How can I get homecare services if I do not want to move into a long-term care home?

The Ontario government pays for some homecare services for people who qualify. Examples of homecare services include:

  • health care: nurses and therapists who treat injuries like wounds or help with your recovery after an operation or a stroke
  • personal care: personal support workers (PSWs) who help with personal care like bathing, hair, nail and skin care
  • homemaking: PSWs who help you with household activities like light house cleaning and laundry, if you qualify for personal care services

To qualify for free personal care services in your home, you must need help with some activities of daily living. Activities of daily living are things like getting out of bed, bathing and dressing, using the toilet, eating a nutritious diet, or walking.

You may qualify for a weekly visit or several visits a week. The government sets limits on how many hours of care you can have each month.
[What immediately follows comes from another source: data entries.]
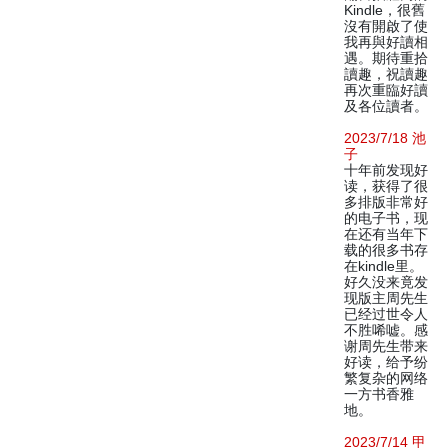
Kindle，很舊
沒有開啟了使
我再與好讀相
遇。期待重拾
讀趣，祝讀趣
再次重臨好讀
及各位讀者。
2023/7/18 池
子
十年前发现好
读，获得了很
多排版非常好
的电子书，现
在还有当年下
载的很多书存
在kindle里。
好久没来竟发
现版主周先生
已经过世令人
不胜唏嘘。感
谢周先生带来
好读，给予纷
繁复杂的网络
一方书香雅
地。
2023/7/14 甲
You may also qualify for other care, like health care, for shorter time periods. This might include changing bandages, physiotherapy after surgery, or helping you take medications.

To find out if you qualify for services, call your Home and Community Care Support Services (HCCSS). They will ask you for your health card number. Someone else, like a family member, can also make the call for you.

To find the HCCSS in your area, visit and search by your postal code. You can also call 310-2222. There is no area code.

An HCCSS Care Coordinator will ask you about:

  • your health and home situation
  • if family and friends are helping you
  • what you're able to do for yourself
  • what kind of help you need

If you qualify for some services, the Care Coordinator will make the arrangements for you. The case manager can also connect you with other services in your area, like a meal program or an adult day program.

If you don't qualify for services, or if you can't get enough support, you can get additional services from private homecare companies but you will have to pay for them.

Some community organizations have programs for seniors, like community meals, volunteer visitors, exercise programs, and other free or low cost services. Some programs have temporarily stopped because of COVID-19 restrictions but others are still operating. To see what is available in your neighbourhood, you can call 211, your municipality, or your HCCSS. You can also check with your friends, your local community centre, community newspapers, and social media.

If you disagree

If you don't agree with the decision of your HCCSS Care Coordinator, you can ask to have the decision changed.

First, you should speak to your Care Coordinator. Explain why you think their decision is wrong. For example, the Care Coordinator might decide that you don't need help in the morning. But you might have hip or knee problems that make it unsafe for you to get into your bathtub or shower without help. Or you might need help getting up and dressed in the morning but once you're up you can manage for the rest of the day.

Make sure your Care Coordinator understands what help you need and why you need it. Your doctor or family members can also give more information about why you need help.

If your Care Coordinator won't change the decision, ask them to send you their decision in writing. You should also ask for an information sheet that tells you how to make a complaint.

Follow the complaint process carefully. There might be deadlines for sending in your complaint and making your arguments. Be sure to do each step on time.

The first decision will be reviewed by a different Care Coordinator or a supervisor. After the review, they will make a final decision. You should receive the final decision within 60 days after the date you made your complaint.

If you don't agree with the final decision, or if you don't receive it within 60 days, you may be able to appeal to the Health Services Appeal and Review Board (HSARB).

To start the appeal, tell the HSARB that you want a hearing. You can write a letter to HSARB or send an email to Include your name, address, phone number, and email address. If you have a representative, you should include their name and contact information too. You must include a copy of the decision you're appealing.

When they receive your request, the Board will send you their rules and information about what you need to do and what will happen at the hearing. You will also get a date and time for your hearing. During COVID-19 there are no in-person hearings. Most hearings are being held by phone.

For legal advice about complaints and appeals, you can contact the Advocacy Centre for the Elderly, your local community legal clinic, or a lawyer.